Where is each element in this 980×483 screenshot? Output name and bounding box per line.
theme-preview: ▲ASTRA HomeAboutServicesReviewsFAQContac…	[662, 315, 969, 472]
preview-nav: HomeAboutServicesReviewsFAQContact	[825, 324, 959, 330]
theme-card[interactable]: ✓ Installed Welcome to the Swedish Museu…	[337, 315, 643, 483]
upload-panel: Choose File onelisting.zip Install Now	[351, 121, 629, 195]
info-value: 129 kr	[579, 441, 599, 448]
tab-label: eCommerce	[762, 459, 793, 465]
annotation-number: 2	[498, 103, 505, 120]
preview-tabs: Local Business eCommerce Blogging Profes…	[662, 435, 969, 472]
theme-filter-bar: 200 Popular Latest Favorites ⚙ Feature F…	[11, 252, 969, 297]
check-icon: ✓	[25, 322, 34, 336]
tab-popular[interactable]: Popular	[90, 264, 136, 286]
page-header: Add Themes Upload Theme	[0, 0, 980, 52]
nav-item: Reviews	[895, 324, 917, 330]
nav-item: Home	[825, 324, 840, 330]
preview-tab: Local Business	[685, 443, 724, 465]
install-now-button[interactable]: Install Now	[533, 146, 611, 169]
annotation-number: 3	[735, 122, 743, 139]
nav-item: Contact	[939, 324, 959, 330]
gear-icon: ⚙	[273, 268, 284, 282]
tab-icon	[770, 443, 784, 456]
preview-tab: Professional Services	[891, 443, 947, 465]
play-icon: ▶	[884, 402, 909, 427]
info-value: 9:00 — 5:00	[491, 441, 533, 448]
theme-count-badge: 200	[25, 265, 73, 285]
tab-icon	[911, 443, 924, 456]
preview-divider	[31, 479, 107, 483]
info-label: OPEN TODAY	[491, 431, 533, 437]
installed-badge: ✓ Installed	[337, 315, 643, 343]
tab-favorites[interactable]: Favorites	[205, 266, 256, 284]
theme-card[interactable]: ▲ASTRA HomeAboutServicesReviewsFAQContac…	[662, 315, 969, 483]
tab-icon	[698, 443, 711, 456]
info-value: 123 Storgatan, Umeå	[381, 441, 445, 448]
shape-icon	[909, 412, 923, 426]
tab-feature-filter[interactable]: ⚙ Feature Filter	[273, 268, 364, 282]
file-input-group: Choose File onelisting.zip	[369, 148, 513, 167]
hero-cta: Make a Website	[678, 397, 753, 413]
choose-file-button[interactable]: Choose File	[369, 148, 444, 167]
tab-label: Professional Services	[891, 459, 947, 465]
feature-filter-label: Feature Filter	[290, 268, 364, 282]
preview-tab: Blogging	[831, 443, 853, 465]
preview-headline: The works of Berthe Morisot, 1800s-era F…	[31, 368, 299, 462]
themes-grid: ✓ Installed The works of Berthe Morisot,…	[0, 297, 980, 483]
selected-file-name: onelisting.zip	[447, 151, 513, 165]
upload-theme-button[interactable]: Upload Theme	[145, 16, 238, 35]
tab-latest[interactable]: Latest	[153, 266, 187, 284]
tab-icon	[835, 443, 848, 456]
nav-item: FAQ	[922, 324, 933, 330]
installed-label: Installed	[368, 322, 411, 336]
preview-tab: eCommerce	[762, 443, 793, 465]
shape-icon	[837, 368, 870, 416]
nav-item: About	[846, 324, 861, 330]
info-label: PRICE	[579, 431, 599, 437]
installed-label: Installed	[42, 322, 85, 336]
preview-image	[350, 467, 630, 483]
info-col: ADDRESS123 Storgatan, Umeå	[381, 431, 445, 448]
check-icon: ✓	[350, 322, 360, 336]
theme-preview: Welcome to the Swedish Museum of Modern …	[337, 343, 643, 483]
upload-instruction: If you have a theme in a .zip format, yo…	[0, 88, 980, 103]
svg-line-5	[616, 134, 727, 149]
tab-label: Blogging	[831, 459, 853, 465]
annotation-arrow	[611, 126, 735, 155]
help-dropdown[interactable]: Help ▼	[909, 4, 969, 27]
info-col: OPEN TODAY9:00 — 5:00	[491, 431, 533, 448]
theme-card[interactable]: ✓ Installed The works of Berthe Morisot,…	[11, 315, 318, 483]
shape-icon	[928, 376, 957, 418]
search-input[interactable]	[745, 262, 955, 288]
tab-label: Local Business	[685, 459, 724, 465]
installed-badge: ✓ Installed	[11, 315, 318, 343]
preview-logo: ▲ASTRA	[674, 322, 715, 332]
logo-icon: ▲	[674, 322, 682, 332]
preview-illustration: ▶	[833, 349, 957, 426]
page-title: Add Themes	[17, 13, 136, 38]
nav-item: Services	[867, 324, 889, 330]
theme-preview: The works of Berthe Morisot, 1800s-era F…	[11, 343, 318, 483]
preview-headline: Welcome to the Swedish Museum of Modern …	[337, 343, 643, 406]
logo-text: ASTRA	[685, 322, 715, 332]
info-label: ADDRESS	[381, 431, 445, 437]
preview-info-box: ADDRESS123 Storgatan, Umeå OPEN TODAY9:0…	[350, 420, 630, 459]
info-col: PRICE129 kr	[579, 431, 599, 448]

________________________________________

Search the material above for the word "value", and return each line that holds it.

> **ANSWER SPACE**:
info-value: 129 kr	[579, 441, 599, 448]
info-value: 9:00 — 5:00	[491, 441, 533, 448]
info-value: 123 Storgatan, Umeå	[381, 441, 445, 448]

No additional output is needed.